Nonetheless, this would be 10 times bigger than the biggest oil field found in the last 20 years in the North Sea.

CIBC strategist Jeremy Stretch says we should treat the estimates with caution. He said: "There remains a considerable divergence between estimates of reserves and the potential degree of extraction.

"Recovery rates are low and, of course, there is no estimate in terms of timescales.

"By its very nature of being onshore, this suggests that any infrastructure or extraction would need to be commensurate with the surroundings, suggesting recovery may be a slow process."

What could it mean for the UK economy?

It looks as though this oil - if it is there - will be cheap to extract. That's good news for an industry trying to make money from an oil price that has halved over the last year.

Oil analyst Malcolm Bracken from Redmayne Bentley says: "Even in this environment, with low oil prices, this project could be viable because it is onshore, whereas a lot of other oil discoveries would be more expensive.

"The oil would be fairly easy to get at - because of the way the rock is structured."

Oil extraction is a blessing for the Treasury because of the tax it brings in.

CIBC's Mr Stretch says: "A substantial find would help energy security, a factor which should not be understated.

"Should we see an uptick in oil production, over time, that would benefit the trade cycle and is likely to provide some support for the currency over the longer term."

How long before they start drilling?

There's a lot more to be done first, and the numbers are still pretty vague.

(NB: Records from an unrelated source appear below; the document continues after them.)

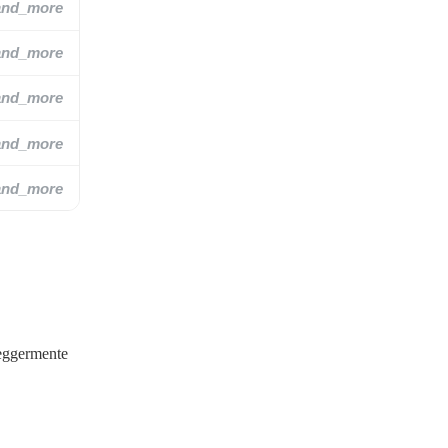
and_more
and_more
and_more
and_more
and_more
leggermente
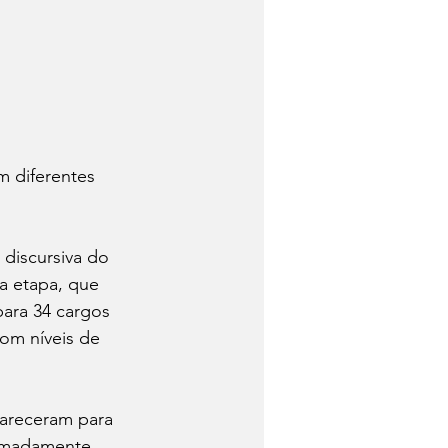
m diferentes 
 discursiva do 
a etapa, que 
para 34 cargos 
om níveis de 
pareceram para 
ximadamente 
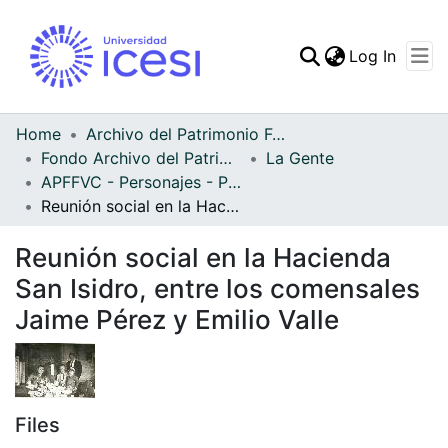
(curren
Log In
Communities & Collec
All of DSpace
Home
Archivo del Patrimonio Fotográfico y Fílmico del Valle del Cauca
Fondo Archivo del Patrimonio Fotográfico y Fílmico del Valle del Cauca
La Gente
Statistics
APFFVC - Personajes - Patrimonial
Reunión social en la Hacienda San Isidro, entre los comensales Jaime Pérez y Emilio Valle
Reunión social en la Hacienda
San Isidro, entre los comensales
Jaime Pérez y Emilio Valle
Files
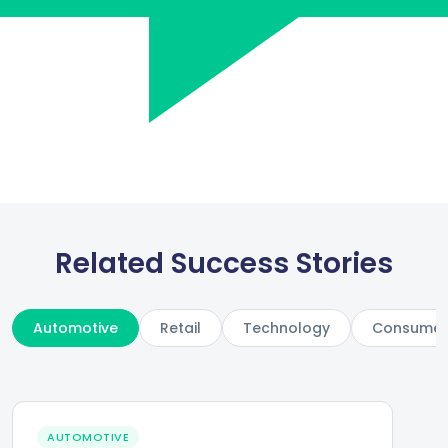
Related Success Stories
Automotive
Retail
Technology
Consumer 
AUTOMOTIVE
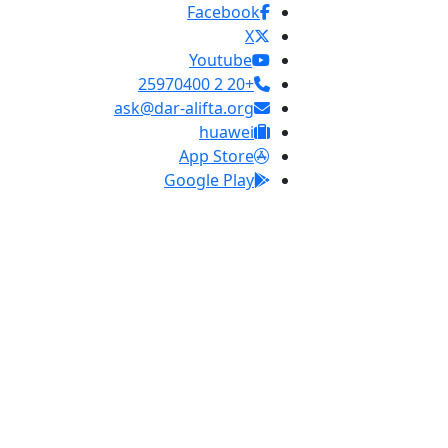
Facebook
X
Youtube
+20 2 25970400
ask@dar-alifta.org
huawei
App Store
Google Play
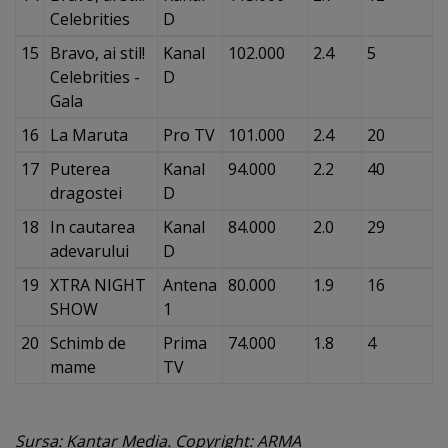
Celebrities
D
15
Bravo, ai stil!
Kanal
102.000
2.4
5
Celebrities -
D
Gala
16
La Maruta
Pro TV
101.000
2.4
20
17
Puterea
Kanal
94.000
2.2
40
dragostei
D
18
In cautarea
Kanal
84.000
2.0
29
adevarului
D
19
XTRA NIGHT
Antena
80.000
1.9
16
SHOW
1
20
Schimb de
Prima
74.000
1.8
4
mame
TV
Sursa: Kantar Media. Copyright: ARMA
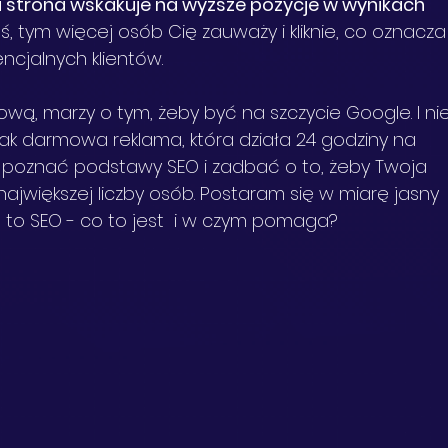
a strona wskakuje na wyższe pozycje w wynikach 
ś, tym więcej osób Cię zauważy i kliknie, co oznacza
ncjalnych klientów.
ową, marzy o tym, żeby być na szczycie Google. I nie
ak darmowa reklama, która działa 24 godziny na 
 poznać podstawy SEO i zadbać o to, żeby Twoja 
największej liczby osób. Postaram się w miarę jasny 
 to SEO - co to jest  i w czym pomaga?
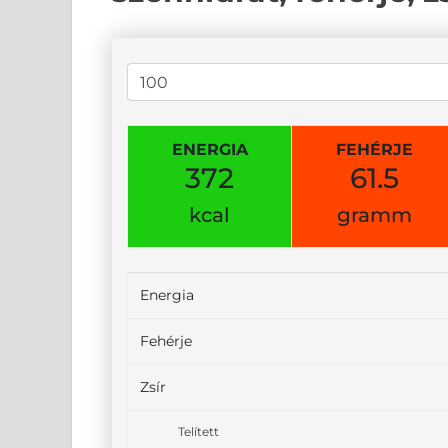
ENERGIA
FEHÉRJE
372
61.5
kcal
gramm
Energia
Fehérje
Zsír
Telített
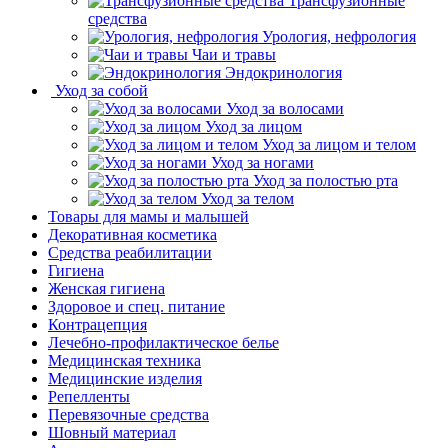
Трансфузионные
средства
Урология, нефрология
Чаи и травы
Эндокринология
Уход за собой
Уход за волосами
Уход за лицом
Уход за лицом и телом
Уход за ногами
Уход за полостью рта
Уход за телом
Товары для мамы и малышей
Декоративная косметика
Средства реабилитации
Гигиена
Женская гигиена
Здоровое и спец. питание
Контрацепция
Лечебно-профилактическое белье
Медицинская техника
Медицинские изделия
Репелленты
Перевязочные средства
Шовный материал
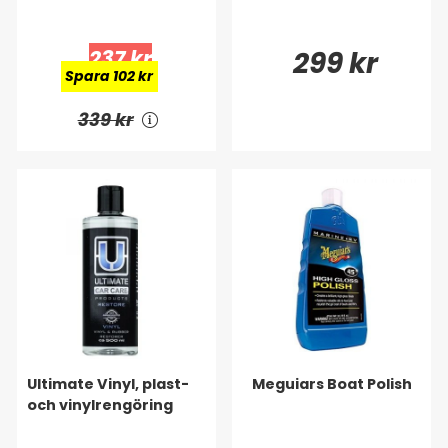
237 kr
299 kr
Spara 102 kr
339 kr
Ultimate Vinyl, plast-
Meguiars Boat Polish
och vinylrengöring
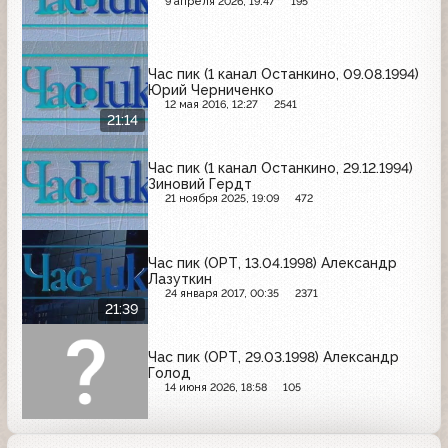
9 апреля 2026, 19:47
195
Час пик (1 канал Останкино, 09.08.1994)
Юрий Черниченко
12 мая 2016, 12:27
2541
21:14
Час пик (1 канал Останкино, 29.12.1994)
Зиновий Гердт
21 ноября 2025, 19:09
472
Час пик (ОРТ, 13.04.1998) Александр
Лазуткин
24 января 2017, 00:35
2371
21:39
Час пик (ОРТ, 29.03.1998) Александр
Голод
14 июня 2026, 18:58
105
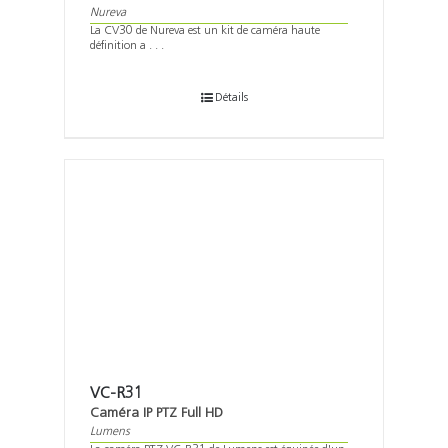
Nureva
La CV30 de Nureva est un kit de caméra haute
définition a . . .
Détails
VC-R31
Caméra IP PTZ Full HD
Lumens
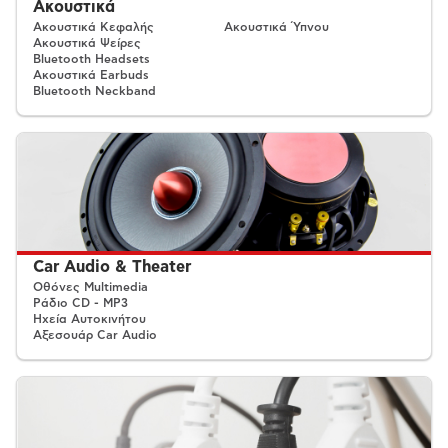
Ακουστικά
Ακουστικά Κεφαλής
Ακουστικά Ύπνου
Ακουστικά Ψείρες
Bluetooth Headsets
Ακουστικά Earbuds
Bluetooth Neckband
Car Audio & Theater
Οθόνες Multimedia
Ράδιο CD - MP3
Ηχεία Αυτοκινήτου
Αξεσουάρ Car Audio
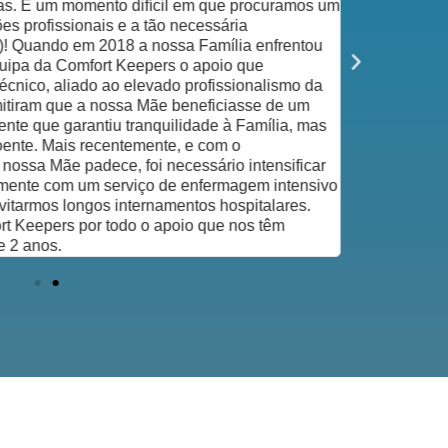
das. É um momento difícil em que procuramos um
complicação 
es profissionais e a tão necessária
toda a difer
s)! Quando em 2018 a nossa Família enfrentou
um cuidado es
uipa da Comfort Keepers o apoio que
Recomendo v
cnico, aliado ao elevado profissionalismo da
itiram que a nossa Mãe beneficiasse de um
te que garantiu tranquilidade à Família, mas
ente. Mais recentemente, e com o
ossa Mãe padece, foi necessário intensificar
nte com um serviço de enfermagem intensivo
vitarmos longos internamentos hospitalares.
t Keepers por todo o apoio que nos têm
e 2 anos.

David Aron, managing director of Petroleum Development Consultants, says: 'It's much too premature to predict when we can start extracting from this.

"First, they need to do further testing to get some idea of the area of it, then test to see if the wells are productive.

"Previous cases where oil production was not as big as was thought include Regal Petroleum in Romania. It said they had trillions of cubic metres of gas, but after testing the well, it produced at a low rate and it was a small area.'

Image caption Surrey oilfields? Planning and environmental objections will be the biggest obstacle for oil companies

How much onshore oil is there in the UK?

Oil extraction has been going on in the UK since 1851, according to the United Kingdom Onshore Oil and Gas industry body.

The largest onshore oil field in western Europe was opened in 1973 at Wytch Farm Oilfield in Eastern Dorset, in an area of outstanding natural beauty.

There are currently around 120 UK sites with 250 operating wells producing between 20,000 and 25,000 barrels of oil equivalent a day, concentrated in southern England, the Midlands, South Wales and central Scotland.

Last year, the British Geological Survey (BGS) produced a report suggesting there were 4.4 billion barrels of oil trapped in shale rock under southern England - which would need fracking to get it out.

This latest discovery, if accurate, would be easier and cheaper to exploit. But the oil is sitting under wealthy residential suburbs and protected environmental areas.

Environmental pressure groups are not keen. Greenpeace UK chief scientist Dr Doug Parr said: "Dotting the English countryside with drilling rigs and pipelines to squeeze the last drop of oil out of Britain doesn't make any sense.

"It's time we uncoupled our economy from the dangerous roller-coaster of fossil fuels and invested in the clean technologies that can provide safe and cheap energy for decades to come."

As Redmayne Bentley's Mr Bracken says: "They could start drilling now if they wanted. The real problem in the UK isn't technical, it all depends on land legislation and planning."